Au contraire de ceux qui cherchent, en faisant un coup d'Etat, à s'emparer des crédits de la coopération, nous ne voulons pas nous servir de la République du Niger ou du Mali comme d'un vase à traire, non, nous voulons qu'il y ait des Jerma, des Haoussa, des Bambara, mais pas comme les détenteurs du système central.

Nous, c'est le système colonial que nous mettons en cause et ces micro-Etats centralisés qui rackettent le peuple.

Cet Etat héritier du système colonial a échoué. Et peut-être va-t-on en faire d'autres qui seront encore plus monstrueux. Il faut réagir.


Voir plus loin que l'adversaire

Les vrais résistants qui ont un projet de société et rêvent d'une paix pour tous ­ souvent plus engagés que ceux qui tirent des balles ­, je les ai trouvés en exil ou au pays : ce sont des gens qui voient plus loin que leur adversaire et cherchent une solution pas seulement pour eux mais pour tous ceux qui vivent ce chaos.

La résistance du peuple touareg en ce crépuscule est faite de la souffrance et du désarroi d'un peuple acculé, encerclé, minorisé et affaibli, qui se sent seul. Comment glisser entre les mailles de feu qui quotidiennement le harcèlent ? Comment protéger les civils qui n'ont d'abris que la famine et la mort dans les camps gardés par l'armée le long de la frontière entre l'Algérie et le Mali et Niger, des camps d'où on ne peut sortir et où on ne peut vivre ? Pour résister malgré l'éclipse qui nous submerge, il faut appuyer notre regard sur la mémoire, sur une petite étincelle de notre esprit qui refuse leur incendie, et imaginer un projet qui surpasse celui de l'adversaire.

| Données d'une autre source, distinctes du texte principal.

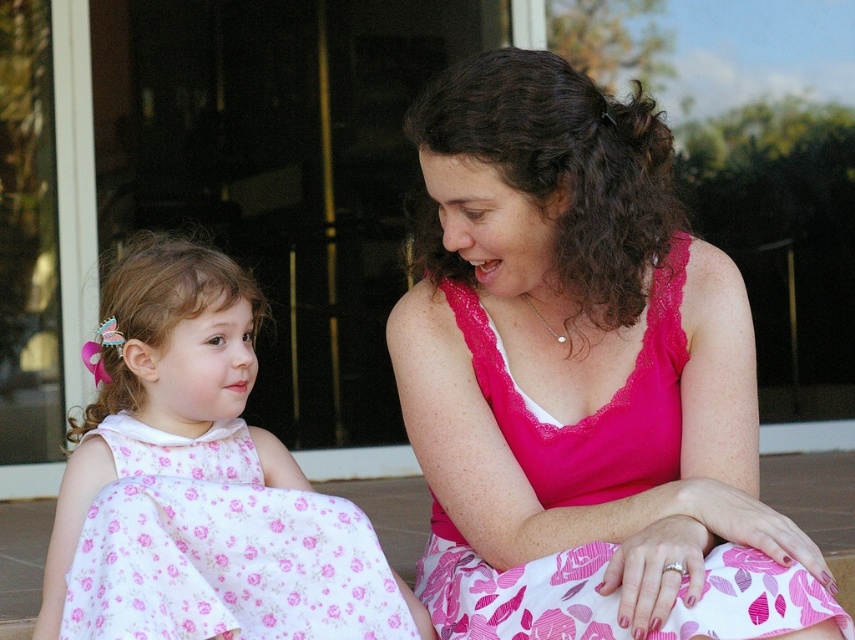 Question: Does white floral dress at left have a smaller size compared to pink floral fabric dress at center?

Imaginons une pauvre vieille femme juive au fond d'un four crématoire qui adopte la logique de Hitler. C'est impossible. C'est pourquoi cette vieille juive, qui est aujourd'hui ma mère, il ne faut pas qu'elle se dise qu'elle est au fond du gouffre et que c'est naturel qu'elle y soit, mais plutôt qu'elle imagine comment ses ancêtres ont réussi à échapper à la dictature de Pharaon

Le modèle politique dominant est actuellement celui de l'Etat-nation-territoire. Nous n'en voulons pas mais, pour l'instant, pour exister il faut avoir un Etat. Je reçois un coup de poing, j'en rends un. Si les Africains retrouvent la raison, il faut faire une Afrique des nations qui se fédèrent si elles le veulent bien. Pour moi la nation, ce sont des gens qui se reconnaissent une culture commune, des intérêts communs et l'envie de rester ensemble.

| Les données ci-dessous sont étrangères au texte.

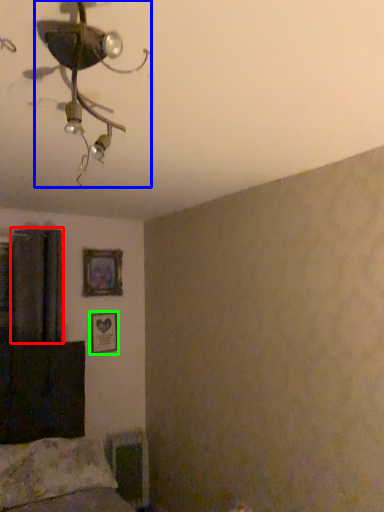 Question: Based on their relative distances, which object is farther from curtain (highlighted by a red box)? Choose from lamp (highlighted by a blue box) and picture frame (highlighted by a green box).

Choices:
 (A) lamp
 (B) picture frame

Answer: (A) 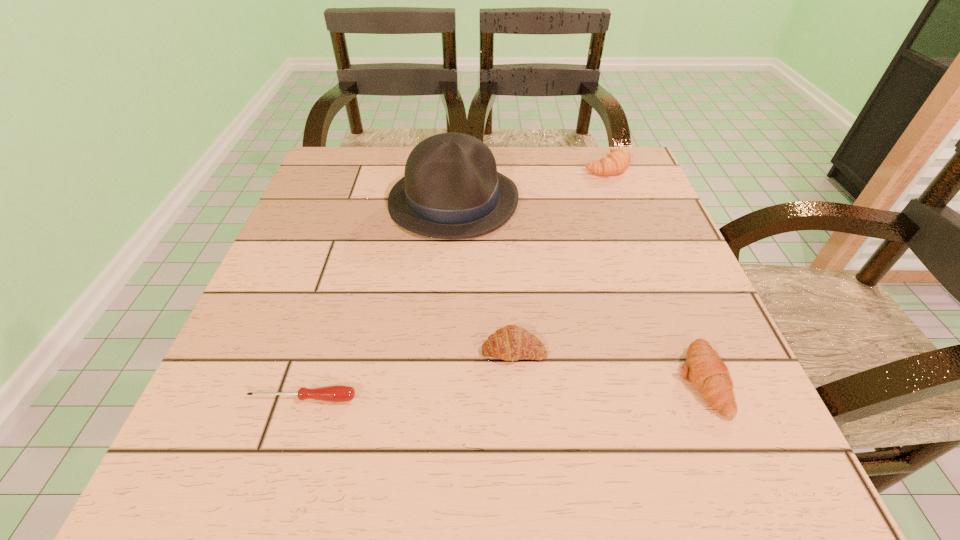 This screenshot has height=540, width=960. In order to click on crescent roll present at the far edge in this screenshot , I will do `click(617, 161)`.

Where is `object at the left edge`? object at the left edge is located at coordinates click(x=337, y=393).

The image size is (960, 540). In order to click on object at the far right corner in this screenshot , I will do `click(617, 161)`.

This screenshot has height=540, width=960. What are the coordinates of `vacant position at the far edge of the desktop` in the screenshot? It's located at (537, 158).

At what (x,y) coordinates should I click in order to perform the action: click on vacant area at the left edge. Please return your answer as a coordinate pair (x, y). This screenshot has height=540, width=960. Looking at the image, I should click on (345, 238).

This screenshot has height=540, width=960. I want to click on free space at the right edge of the desktop, so click(x=667, y=394).

Where is `free space at the far left corner`? The width and height of the screenshot is (960, 540). free space at the far left corner is located at coordinates (367, 198).

The height and width of the screenshot is (540, 960). What are the coordinates of `vacant region at the near left corner` in the screenshot? It's located at (169, 497).

This screenshot has width=960, height=540. In the image, there is a desktop. In order to click on vacant space at the far right corner in this screenshot , I will do `click(589, 192)`.

Identify the location of vacant area between the screwdriver and the leftmost crescent roll. (408, 374). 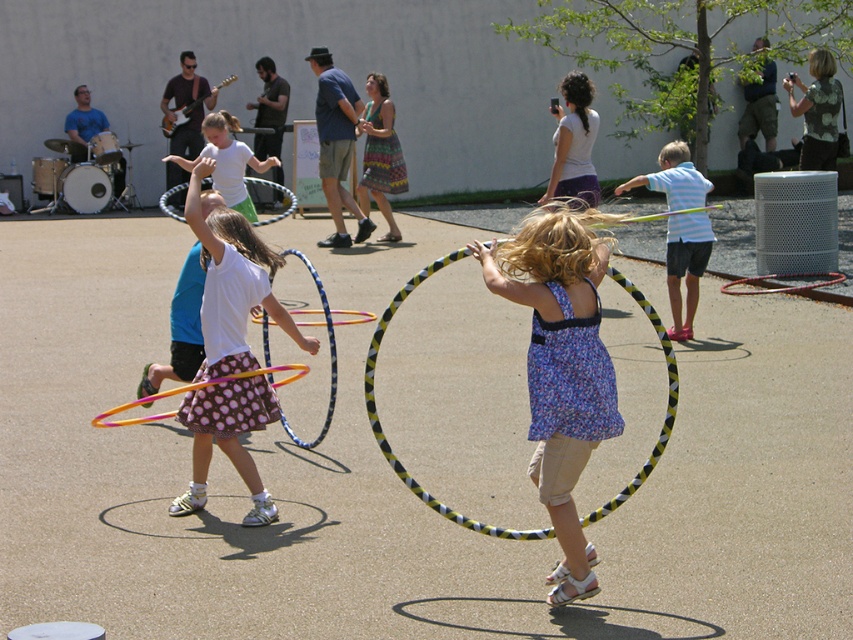 You are a photographer trying to capture both the floral fabric dress at center and the yellow and black striped hula hoop at center in a single frame. Which object should you focus on first to ensure both are in the frame?

The floral fabric dress at center is smaller in size compared to the yellow and black striped hula hoop at center, so you should focus on the yellow and black striped hula hoop at center first to ensure both fit within the frame.

You are a child trying to choose between the white matte hula hoop at center and the white plastic hula hoop at center. Which one is thinner?

The white matte hula hoop at center is thinner than the white plastic hula hoop at center.

You are a photographer trying to capture a clear picture of both the white cotton shirt at center and the light blue striped shirt at right. Which shirt should you focus on first to ensure it appears sharp in the photo?

The white cotton shirt at center is larger in size than the light blue striped shirt at right, so focusing on the white cotton shirt at center first would ensure it appears sharp, and the smaller light blue striped shirt at right will also be in focus due to its proximity in depth. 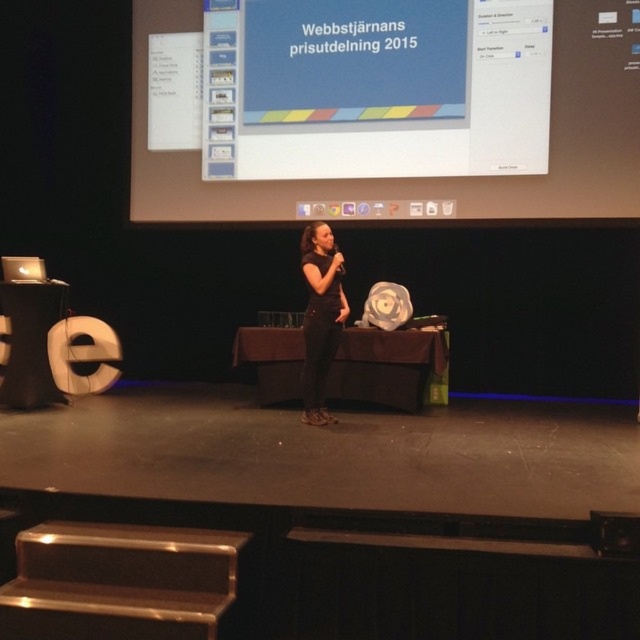 You are an event planner who needs to ensure the speaker can see the screen clearly. Given that the speaker must stand at least 2 meters away from the screen to avoid blocking the audience view, is the current distance between the white glossy projection screen at upper center and the black matte dress at center sufficient?

The distance between the white glossy projection screen at upper center and the black matte dress at center is 2.67 meters, which is greater than the required 2 meters. Therefore, the current distance is sufficient for the speaker to see the screen clearly without blocking the audience view.

You are an event organizer who needs to ensure the white glossy projection screen at upper center and the black matte dress at center are visible to the audience. Based on their sizes, which one might be harder to see from the back of the room?

The white glossy projection screen at upper center has a smaller size compared to the black matte dress at center, so the projection screen might be harder to see from the back of the room.

You are an attendee at the event and want to take a photo of the speaker without the screen in the background. Since you are standing in the audience, can you angle your camera downward to avoid the white glossy projection screen at upper center behind the black matte dress at center?

The white glossy projection screen at upper center is located above the black matte dress at center, so angling the camera downward would help avoid capturing the screen in the background.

Nous, les Touaregs, nous cherchons aujourd'hui un interlocuteur, même ennemi, mais interlocuteur. Evidemment, nous préférons un frère qui discute avec nous avec des idées originales, mais pas un rabatteur qui nous ramène au moule pour nous y comprimer à l'intérieur.

Nous allons résister et marcher, même si nous marchons en vrille comme le font les âmes blessées. Et nous appelons tous les hommes et les femmes du monde et en particulier de l'Afrique, proche de nous, à venir nous rejoindre et à marcher avec nous, à débattre librement pour élargir le sens étriqué de toutes ces notions d'Etat, de nation, de frontière, de fédéralisme Ne laissons pas l'Afrique de demain aux experts, aux compagnies pétrolières et aux ONG, avec leurs barbelés et leurs cloisonnements, car aucun peuple ne résistera à leurs appétits.